WORK ITEM>
Locate every line in the records below that holds the word "expert" and return each one.

DATA SECTION>

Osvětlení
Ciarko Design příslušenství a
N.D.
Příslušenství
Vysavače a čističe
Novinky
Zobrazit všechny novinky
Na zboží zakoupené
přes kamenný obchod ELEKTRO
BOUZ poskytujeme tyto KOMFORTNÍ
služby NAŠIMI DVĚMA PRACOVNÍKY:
* * *
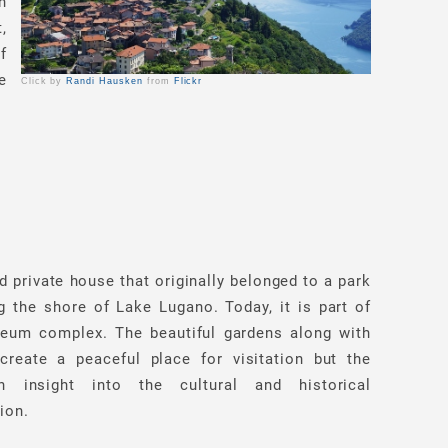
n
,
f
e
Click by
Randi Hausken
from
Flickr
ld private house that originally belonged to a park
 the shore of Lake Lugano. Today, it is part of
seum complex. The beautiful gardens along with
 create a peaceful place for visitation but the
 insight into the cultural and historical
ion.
...
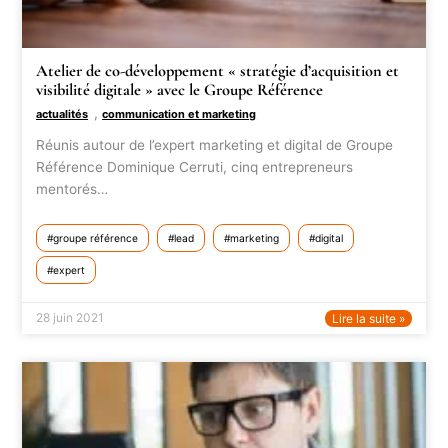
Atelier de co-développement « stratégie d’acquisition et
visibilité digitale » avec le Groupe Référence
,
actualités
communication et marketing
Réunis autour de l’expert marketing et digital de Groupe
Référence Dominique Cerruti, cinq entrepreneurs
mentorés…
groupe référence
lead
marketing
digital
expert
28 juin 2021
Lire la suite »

ANSWER AREA>
Réunis autour de l’expert marketing et digital de Groupe
expert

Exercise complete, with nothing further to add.